Hunharca doğranıyor,en masum kelimeler
Edebiyat adına,katliam bu, düpe düz
Kan bulaşmış sayfalar,ruhu gitmiş dizeler
Kalemler cellad olmuş,aslını yitirmiş yüz


Balı petekten alır,zehir katıp sunarsın
Nedir bu isyankarlık, kimedir bu düşmanlık
Dokunma lugatı ma,bırak öylece kalsın
Bu mudur ahde vefa,bu mudur değer gamlık
 
Atatürk Diyor ki!

* Türk demek, dil demektir. Ülkesini, yüksek bağımsızlığını korumasını bilen Türk ulusu, dilini de yabancı diller boyunduruğundan kurtarmalıdır.

* Kesin olarak bilinmelidir ki, Türk ulusunun ulusal dili ve bengi, bütün yaşamında egemen ve temel olacaktır.

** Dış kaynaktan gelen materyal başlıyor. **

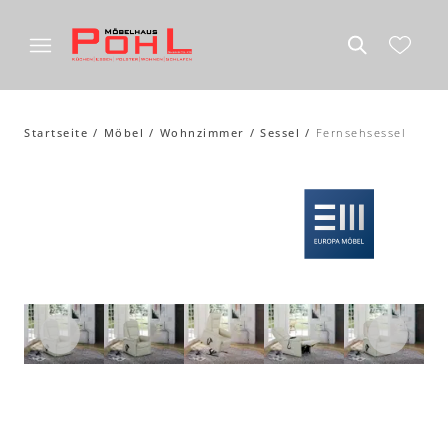
Startseite
Möbel
Wohnzimmer
Sessel
Fernsehsessel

* Türk dilinin, kendi benliğine, aslındaki güzellik ve zenginliğine kavuşması için, bütün devlet örgütümüzün dikkatli, ilgili olmasını isteriz.

* Dilin zengin ve ulusal almaşı, ulusal duyguların gelişmesinde başlıca etkendir. Türk dili, dillerin en zenginlerindendir. Yeter ki, bu dil bilinçli olarak işlensin.

* Ulusal duygu ile dil arasındaki bağ çok güçlüdür. Dilin ulusal ve zengin olması, ulusal duygunun gelişmesinde başlıca etkendir. Türk dili, dillerin en zenginlerindendir; yeter ki bu dil, bilinçle işlensin. — 2 Eylül 1932

* Türk demek, dil demektir. Ulusun çok açık niteliklerinden birisi de dildir. Her şeyden Önce ve kesinlikle Türkçe konuşulmalıdır. — 1932

* Türkçe konuşmayan bir insan; Türk harsına, Türk topluluğuna bağlılığım iddia öderse, buna inanmak doğru olmaz.

* Türk affının kendi benliğine, aslındaki güzellik ve zenginliğine kavuşması için, bütün devlet örgütümüzün, dikkatli, ilgili olmasını isteriz. — Kasım 1937

* Ülkesini, yüksek bağımsızlığım korumasını bilen Türk ulusu, dilini de yabancı diller boyunduruğundan kurtarmalıdır. — 1 Kasım 1932
 
ben neye sinir oluyorum biliyormusunuz....NAPIYON...GELİYOM....SEVİYOM....diyenlere gıcık oluyorum.......tv lerdede bazı program sunucuları da böyle konuşmuyorlar mı çıldırıyorum....
 
Merhaba.Size katılıyorum.Benim rahatsız olduğum konulardan biride alfabemizde olmadığı halde w,q,x harflerinin kullanımı.Mesela ewwet,qeldim,xkanç(kıskanç) gibi.
 
ben neye sinir oluyorum biliyormusunuz....NAPIYON...GELİYOM....SEVİYOM....diyenlere gıcık oluyorum.......tv lerdede bazı program sunucuları da böyle konuşmuyorlar mı çıldırıyorum....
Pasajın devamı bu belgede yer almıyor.